→ **Work item**
Copy out every line of the data that has the word "Aurora" somewhere in it.

→ **Extracted data**

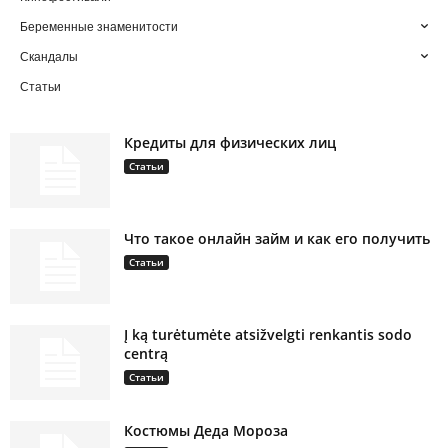
Беременные знаменитости
Скандалы
Статьи
Кредиты для физических лиц
Статьи
Что такое онлайн займ и как его получить
Статьи
Į ką turėtumėte atsižvelgti renkantis sodo
centrą
Статьи
Костюмы Деда Мороза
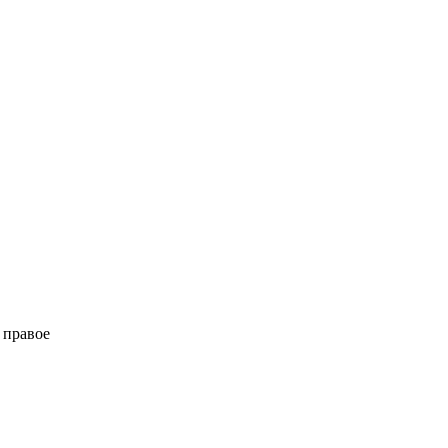
 правое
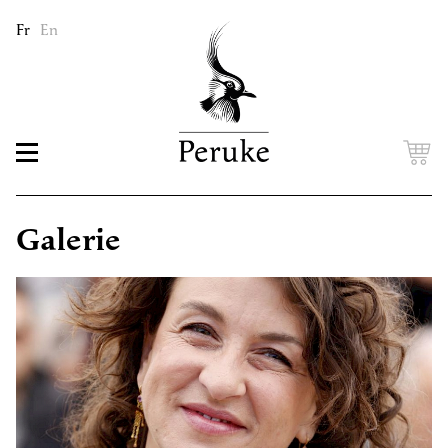
Fr
En
Galerie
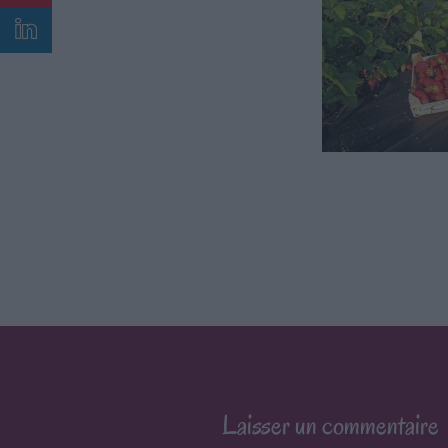
Laisser un commentaire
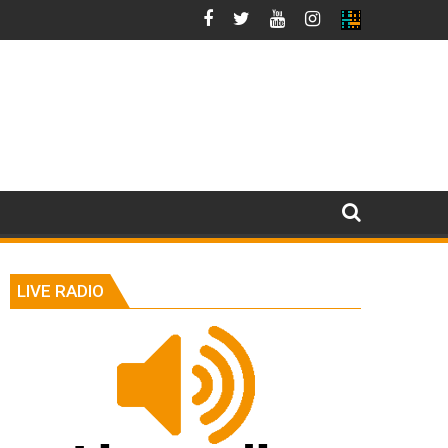
LIVE RADIO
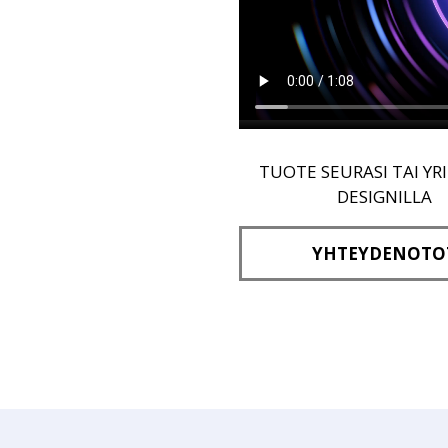
TUOTE SEURASI TAI YR
DESIGNILLA
YHTEYDENOTO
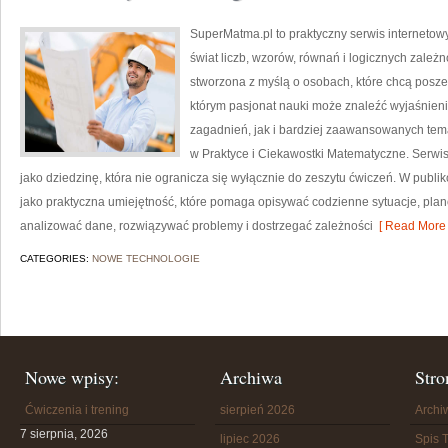
SuperMatma.pl to praktyczny serwis internetow
świat liczb, wzorów, równań i logicznych zależ
stworzona z myślą o osobach, które chcą posz
którym pasjonat nauki może znaleźć wyjaśnie
zagadnień, jak i bardziej zaawansowanych te
w Praktyce i Ciekawostki Matematyczne. Serwi
jako dziedzinę, która nie ogranicza się wyłącznie do zeszytu ćwiczeń. W pub
jako praktyczna umiejętność, które pomaga opisywać codzienne sytuacje, plan
analizować dane, rozwiązywać problemy i dostrzegać zależności
[ Read More 
CATEGORIES:
NOWE TECHNOLOGIE
Nowe wpisy:
Archiwa
Stro
Ćwiczenia i trening
sierpień 2026
Arch
7 sierpnia, 2026
lipiec 2026
Spis T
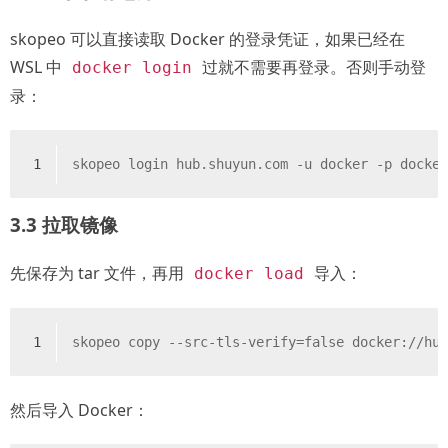
skopeo 可以直接读取 Docker 的登录凭证，如果已经在
WSL 中
过就不需要再登录。否则手动登
docker login
录：
1
skopeo login hub.shuyun.com -u docker -p docke
3.3 拉取镜像
先保存为 tar 文件，再用
导入：
docker load
1
skopeo copy --src-tls-verify=false docker://hu
然后导入 Docker：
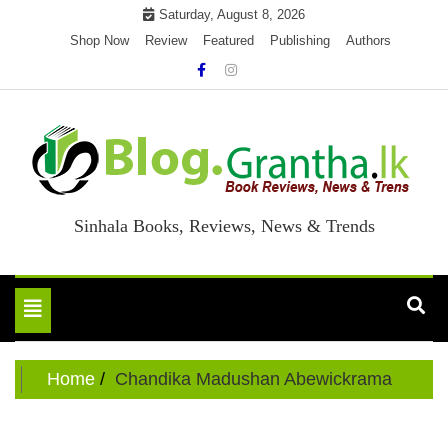
Skip
Saturday, August 8, 2026
to
Shop Now
Review
Featured
Publishing
Authors
content
Sinhala Books, Reviews, News & Trends
Toggle
navigation
Home
Chandika Madushan Abewickrama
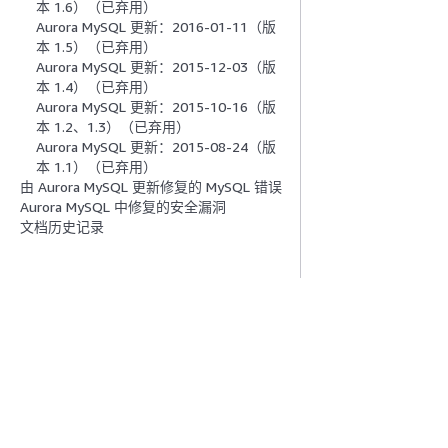
本 1.6）（已弃用）
Aurora MySQL 更新：2016-01-11（版
本 1.5）（已弃用）
Aurora MySQL 更新：2015-12-03（版
本 1.4）（已弃用）
Aurora MySQL 更新：2015-10-16（版
本 1.2、1.3）（已弃用）
Aurora MySQL 更新：2015-08-24（版
本 1.1）（已弃用）
由 Aurora MySQL 更新修复的 MySQL 错误
Aurora MySQL 中修复的安全漏洞
文档历史记录
入门
服务指南
AWS 实践经验教程
选择生成式人工智
AWS 解决方案库
AWS 服务指南
AWS 决策指南
GitHub 上的 AWS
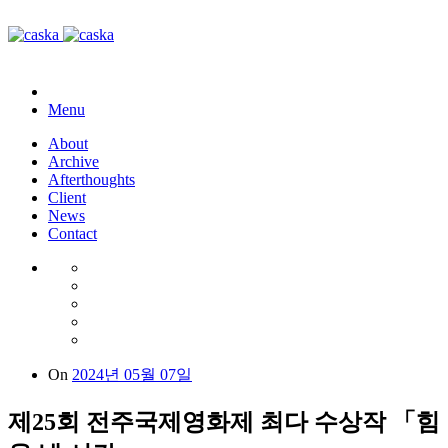
Menu
About
Archive
Afterthoughts
Client
News
Contact
On
2024년 05월 07일
제25회 전주국제영화제 최다 수상작 「힘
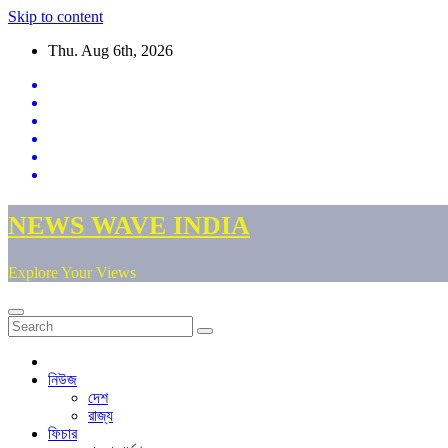
Skip to content
Thu. Aug 6th, 2026
NEWS WAVE INDIA
Explore Your Views
নিউজ
দেশ
রাজ্য
ফিচার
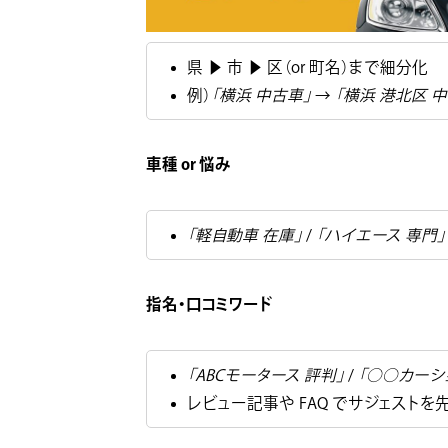
県 ▶ 市 ▶ 区（or 町名）まで細分化
例）
「横浜 中古車」
→
「横浜 港北区 
車種 or 悩み
「軽自動車 在庫」
/
「ハイエース 専門」
指名・口コミワード
「ABCモータース 評判」
/
「○○カーシ
レビュー記事や FAQ でサジェストを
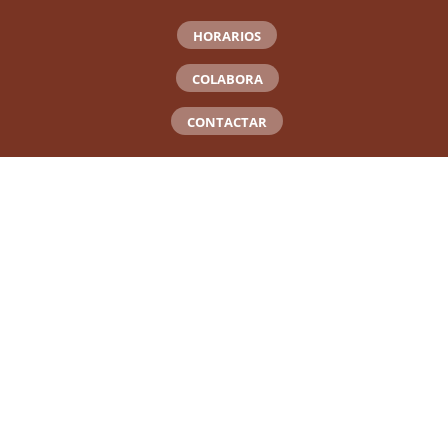
HORARIOS
COLABORA
CONTACTAR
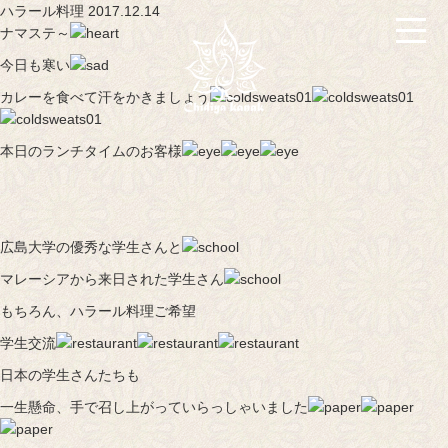
ハラール料理 2017.12.14
ナマステ～
今日も寒い
カレーを食べて汗をかきましょう
本日のランチタイムのお客様
広島大学の優秀な学生さんと
マレーシアから来日された学生さん
もちろん、ハラール料理ご希望
学生交流
日本の学生さんたちも
一生懸命、手で召し上がっていらっしゃいました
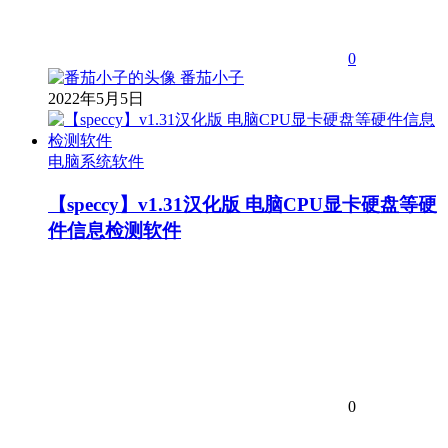
0
番茄小子
2022年5月5日
电脑系统软件
【speccy】v1.31汉化版 电脑CPU显卡硬盘等硬
件信息检测软件
0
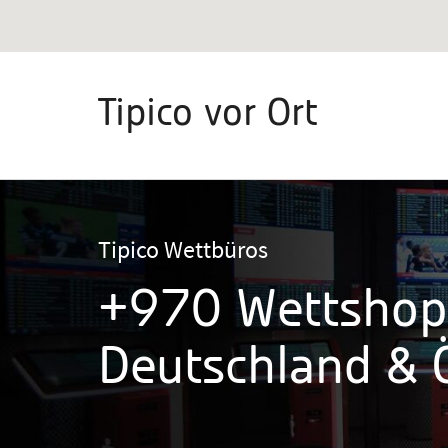
Tipico vor Ort
Tipico Wettbüros
+970 Wettshop
Deutschland & Ö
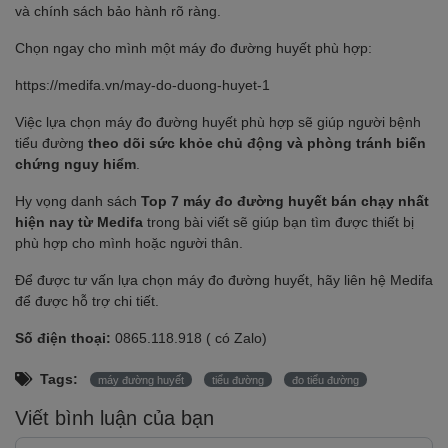
và chính sách bảo hành rõ ràng.
Chọn ngay cho mình một máy đo đường huyết phù hợp:
https://medifa.vn/may-do-duong-huyet-1
Việc lựa chọn máy đo đường huyết phù hợp sẽ giúp người bệnh
tiểu đường
theo dõi sức khỏe chủ động và phòng tránh biến
chứng nguy hiểm
.
Hy vọng danh sách
Top 7 máy đo đường huyết bán chạy nhất
hiện nay từ Medifa
trong bài viết sẽ giúp bạn tìm được thiết bị
phù hợp cho mình hoặc người thân.
Để được tư vấn lựa chọn máy đo đường huyết, hãy liên hệ Medifa
để được hỗ trợ chi tiết.
Số điện thoại:
0865.118.918
( có Zalo)
Tags:
máy đường huyết
tiểu đường
đo tiểu đường
Viết bình luận của bạn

→ **Solved problem**
Aurora MySQL 更新：2016-01-11（版
Aurora MySQL 更新：2015-12-03（版
Aurora MySQL 更新：2015-10-16（版
Aurora MySQL 更新：2015-08-24（版
由 Aurora MySQL 更新修复的 MySQL 错误
Aurora MySQL 中修复的安全漏洞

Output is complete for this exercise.